If you’ve seen news of an impending ‘Internet apocalypse’, triggered by a major solar storm, circulating around the Internet, then you don’t need to panic because NASA has debunked all claims.
Reports claiming that a major solar storm is on its way to destroy the Internet and life as we know it on Earth by 2025 have been dismissed by NASA. According to the experts, there’s no possible way to predict a solar storm’s effects like this and, taking into account all the evidence gathered about the subject, a global Internet outage caused by a solar storm is not possible.
But before you breathe a sigh of relief and put down your picket sign that declares ‘END IS NEAR!’, a solar storm is, in fact, making its way to the planet and is expected to come in contact with the atmosphere tomorrow.
Everything to know about the impending solar storm
The solar storm in question is a minor G-1 class geomagnetic storm caused by a coronal mass ejection (CME) and, according to reports, is expected to pass close to Earth on July 13, 2023. The close encounter could disturb Earth’s magnetic fields and produce auroras on high altitudes.

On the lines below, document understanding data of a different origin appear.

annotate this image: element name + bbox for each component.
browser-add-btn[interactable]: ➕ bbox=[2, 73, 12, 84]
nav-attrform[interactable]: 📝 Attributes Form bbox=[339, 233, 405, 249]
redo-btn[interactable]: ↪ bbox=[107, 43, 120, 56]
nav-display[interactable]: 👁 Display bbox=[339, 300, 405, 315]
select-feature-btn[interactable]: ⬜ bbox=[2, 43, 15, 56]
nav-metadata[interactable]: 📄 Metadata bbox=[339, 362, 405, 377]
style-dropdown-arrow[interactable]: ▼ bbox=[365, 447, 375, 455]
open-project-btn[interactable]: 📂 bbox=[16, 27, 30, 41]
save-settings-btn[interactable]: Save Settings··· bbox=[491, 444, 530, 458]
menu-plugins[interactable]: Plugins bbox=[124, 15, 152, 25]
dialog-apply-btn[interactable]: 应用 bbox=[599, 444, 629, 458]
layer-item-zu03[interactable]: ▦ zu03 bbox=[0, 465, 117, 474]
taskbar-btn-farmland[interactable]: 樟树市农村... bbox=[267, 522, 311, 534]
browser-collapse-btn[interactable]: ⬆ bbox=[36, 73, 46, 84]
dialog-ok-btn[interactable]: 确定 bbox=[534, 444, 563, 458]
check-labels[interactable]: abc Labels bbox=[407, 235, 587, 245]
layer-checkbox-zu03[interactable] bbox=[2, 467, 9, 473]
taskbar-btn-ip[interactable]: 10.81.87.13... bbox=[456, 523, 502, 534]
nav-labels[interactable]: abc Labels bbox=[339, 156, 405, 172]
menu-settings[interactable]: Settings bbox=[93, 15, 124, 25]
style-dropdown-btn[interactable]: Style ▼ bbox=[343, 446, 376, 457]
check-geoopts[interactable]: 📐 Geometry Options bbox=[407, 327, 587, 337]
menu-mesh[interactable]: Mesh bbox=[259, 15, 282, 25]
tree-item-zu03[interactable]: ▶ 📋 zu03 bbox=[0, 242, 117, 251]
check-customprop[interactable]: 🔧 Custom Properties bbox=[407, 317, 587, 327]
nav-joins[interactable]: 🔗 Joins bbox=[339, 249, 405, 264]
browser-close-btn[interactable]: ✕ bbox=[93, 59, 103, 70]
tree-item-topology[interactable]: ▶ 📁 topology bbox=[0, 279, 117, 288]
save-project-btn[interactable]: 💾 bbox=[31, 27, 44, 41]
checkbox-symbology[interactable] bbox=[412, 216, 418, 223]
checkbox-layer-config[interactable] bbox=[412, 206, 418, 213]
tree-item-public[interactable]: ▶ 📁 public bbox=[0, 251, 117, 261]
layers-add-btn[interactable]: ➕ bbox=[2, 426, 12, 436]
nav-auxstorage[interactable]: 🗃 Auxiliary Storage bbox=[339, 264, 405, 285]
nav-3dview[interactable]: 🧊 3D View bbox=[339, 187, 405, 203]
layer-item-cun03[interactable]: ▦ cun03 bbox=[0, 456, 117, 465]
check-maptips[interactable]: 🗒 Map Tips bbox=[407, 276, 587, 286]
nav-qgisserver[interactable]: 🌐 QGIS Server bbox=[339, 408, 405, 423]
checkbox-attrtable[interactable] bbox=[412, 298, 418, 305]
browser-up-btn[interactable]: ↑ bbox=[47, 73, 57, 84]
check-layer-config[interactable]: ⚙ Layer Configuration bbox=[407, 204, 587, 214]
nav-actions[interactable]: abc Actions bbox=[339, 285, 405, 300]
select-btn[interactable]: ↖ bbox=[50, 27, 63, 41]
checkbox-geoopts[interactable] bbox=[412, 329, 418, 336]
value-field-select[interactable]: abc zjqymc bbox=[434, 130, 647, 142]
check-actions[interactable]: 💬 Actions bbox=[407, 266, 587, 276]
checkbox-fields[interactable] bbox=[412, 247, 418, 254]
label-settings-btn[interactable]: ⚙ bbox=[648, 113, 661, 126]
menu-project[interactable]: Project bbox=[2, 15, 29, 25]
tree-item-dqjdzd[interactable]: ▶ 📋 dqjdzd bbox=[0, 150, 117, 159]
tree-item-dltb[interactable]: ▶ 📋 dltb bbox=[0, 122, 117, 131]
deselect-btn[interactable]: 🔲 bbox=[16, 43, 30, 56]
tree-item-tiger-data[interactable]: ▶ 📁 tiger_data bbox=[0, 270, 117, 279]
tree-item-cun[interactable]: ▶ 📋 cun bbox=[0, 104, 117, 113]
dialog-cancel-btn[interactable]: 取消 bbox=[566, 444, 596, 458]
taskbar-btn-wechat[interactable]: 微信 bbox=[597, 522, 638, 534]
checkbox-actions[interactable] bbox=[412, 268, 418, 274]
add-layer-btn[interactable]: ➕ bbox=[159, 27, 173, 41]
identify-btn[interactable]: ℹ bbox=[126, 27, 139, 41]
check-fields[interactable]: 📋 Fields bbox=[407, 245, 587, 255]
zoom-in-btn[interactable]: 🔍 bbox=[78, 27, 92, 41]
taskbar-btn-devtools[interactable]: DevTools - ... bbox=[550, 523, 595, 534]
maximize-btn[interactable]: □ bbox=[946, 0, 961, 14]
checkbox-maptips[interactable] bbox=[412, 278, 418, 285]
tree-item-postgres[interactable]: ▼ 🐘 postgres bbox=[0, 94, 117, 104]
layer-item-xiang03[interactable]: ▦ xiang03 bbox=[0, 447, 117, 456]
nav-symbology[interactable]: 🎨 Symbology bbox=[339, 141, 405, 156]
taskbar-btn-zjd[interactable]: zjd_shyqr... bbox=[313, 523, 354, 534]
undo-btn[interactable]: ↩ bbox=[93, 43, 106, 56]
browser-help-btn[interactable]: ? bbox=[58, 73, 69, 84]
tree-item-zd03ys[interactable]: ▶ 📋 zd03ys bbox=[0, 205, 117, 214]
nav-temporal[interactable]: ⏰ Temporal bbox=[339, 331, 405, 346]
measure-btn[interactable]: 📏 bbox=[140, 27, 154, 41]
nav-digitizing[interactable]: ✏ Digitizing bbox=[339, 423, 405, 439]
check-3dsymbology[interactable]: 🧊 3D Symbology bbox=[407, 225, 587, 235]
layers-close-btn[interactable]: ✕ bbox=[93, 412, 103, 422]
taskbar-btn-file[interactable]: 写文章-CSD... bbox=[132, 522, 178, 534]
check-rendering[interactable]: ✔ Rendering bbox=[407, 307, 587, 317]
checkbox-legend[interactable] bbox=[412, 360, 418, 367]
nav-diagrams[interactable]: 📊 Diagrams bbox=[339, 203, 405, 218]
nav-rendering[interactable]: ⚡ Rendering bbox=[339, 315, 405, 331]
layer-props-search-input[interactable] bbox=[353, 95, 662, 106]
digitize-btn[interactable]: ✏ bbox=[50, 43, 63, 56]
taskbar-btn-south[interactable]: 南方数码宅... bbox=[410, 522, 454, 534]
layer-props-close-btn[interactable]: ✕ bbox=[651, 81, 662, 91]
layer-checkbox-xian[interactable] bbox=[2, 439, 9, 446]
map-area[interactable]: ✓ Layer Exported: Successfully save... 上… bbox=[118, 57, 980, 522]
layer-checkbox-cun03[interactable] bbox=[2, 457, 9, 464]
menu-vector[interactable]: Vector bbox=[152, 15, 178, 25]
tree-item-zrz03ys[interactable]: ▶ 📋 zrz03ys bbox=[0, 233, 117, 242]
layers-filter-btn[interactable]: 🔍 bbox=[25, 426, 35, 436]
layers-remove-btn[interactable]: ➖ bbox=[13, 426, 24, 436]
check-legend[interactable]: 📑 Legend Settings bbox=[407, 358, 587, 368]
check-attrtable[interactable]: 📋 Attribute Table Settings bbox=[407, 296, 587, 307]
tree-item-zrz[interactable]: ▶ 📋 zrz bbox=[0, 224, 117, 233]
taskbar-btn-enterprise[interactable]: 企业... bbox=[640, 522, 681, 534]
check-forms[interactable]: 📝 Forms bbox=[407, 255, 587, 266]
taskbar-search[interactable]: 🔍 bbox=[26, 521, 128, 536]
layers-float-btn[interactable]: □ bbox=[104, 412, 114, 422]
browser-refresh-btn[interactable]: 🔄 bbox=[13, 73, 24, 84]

How will it affect your day-to-day life?
Experts have assured that the solar storm could have little to no effect on your everyday life. It can damage smaller satellites in the Earth’s lower atmosphere by heating up the air and the highly charged electromagnetic radiation can block some wireless frequencies such as GPS and radio waves primarily used for navigation and emergency services.
So put away that tin foil and prepare to resume life as usual this Thursday!